Not that she’d been hungry, of course. Quite the contrary. The granola bar he’d handed her had gone down about as easy as a handful of woodchips dipped in habanero sauce, but she’d managed, by God. Because she’d been determined not to let him see how much he’d wounded her.
And in keeping with that line of thinking, this morning she pushed his hand away from her mouth and whispered in what she was proud to say was a completely firm and completely non-pride-shredded voice, “Holy shitburgers, I can’t believe I actually slept.” Especially not with you stretched out beside me, each one of your breaths echoing in the darkness and reminding me that, no matter what my fantasies, you’ll never be the man for me.
Yeah, she went ahead and left that last part out.
“It’s the adrenaline wearin’ off,” he murmured, and his voice was rock steady, too.
Well, goody. We’re both just hunky-dory after last night’s little Come-to-Jesus chat.
Great. Perfect…
Goddamnit!
She pushed into a sitting position, trying to beat back the humiliation that threatened to choke her even as she blinked owlishly in the dimness. No longer was the inside of the hollowed-out tree pitch black. Subtle light drifted through the small breaks in the dense foliage over
the opening. And despite her having named her fear—and, in the process, found a way to, maybe not beat it per se, but at least mitigate it—the break in the inky blackness was a welcome reprieve.
Well, at least one thing seems to be going my way…
“We need to get movin’,” he declared, stuffing all the trash, the granola bar wrappers and empty pouches of antiseptic wipes, into his pack.

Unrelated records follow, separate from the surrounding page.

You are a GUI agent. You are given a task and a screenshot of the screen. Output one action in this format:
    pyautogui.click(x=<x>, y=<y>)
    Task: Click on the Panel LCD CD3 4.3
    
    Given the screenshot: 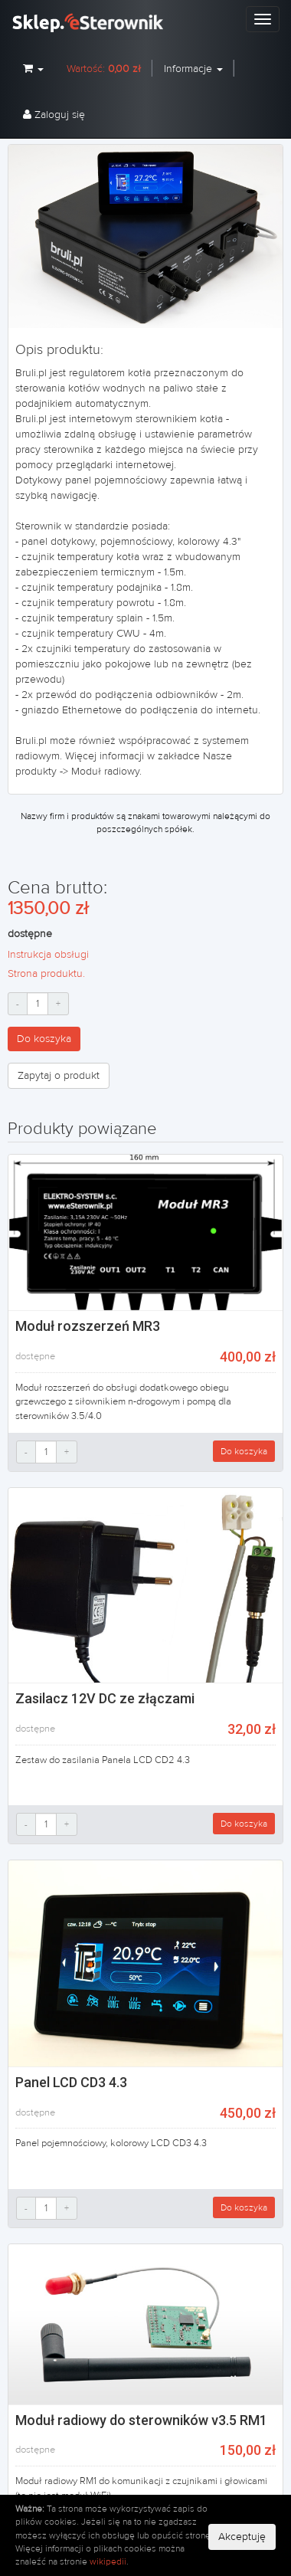 What is the action you would take?
    pyautogui.click(x=71, y=2082)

Vanessa highly suspected his actions had little to do with the fact that he was conscientious about leaving the jungle unspoiled and more to do with the fact that rule number one when trying to outfox a hunter was don’t give him a place to start. If for some reason the men gunning for them happened to stumble upon this log, Vanessa knew Rock didn’t want to leave any trace that they’d passed the night here.
Which was fine by her. She’d rather there not be any telltale reminders of this place left lying about either, reminders that this was the spot where she’d offered herself up, body and soul, and been soundly rejected.
A hot morsel of shame and indignation burned in her chest, but that was nothing compared to the city construction workers operating jackhammers inside her skull.
“I have a headache so big it makes the Sears Tower look like a domino,” she admitted, lifting a hand to her temple.
“It’s dehydration and heat exhaustion,” Rock said, shouldering into his pack and checking that the clips for his SIGs were loaded before slamming them back into the grips with his palms. The maneuver flexed the large, stylized skull tattoos with their crossed swords and the words sea, air, and land that were inked on each of his bulging biceps, and emphasized the barbed wire and thorny rose tattoos ringing his muscular forearms.
Grrrr. Why did he have to be so damned sexy?
I mean, seriously? He had a voice like an angel, a heaping helping of that oh-so-delicious Southern charm, a dangerous streak that was guaranteed to have a girl squirming in her seat, and a body like an Adonis? Not to mention that, while she smelled like she’d spent the night in wet clothes on the inside of a hollow log, he still managed to emit a…well, not necessarily a clean scent, but it was definitely a hot manly scent. Manly enough to have desire swirling through her belly and her toes curling inside her boots.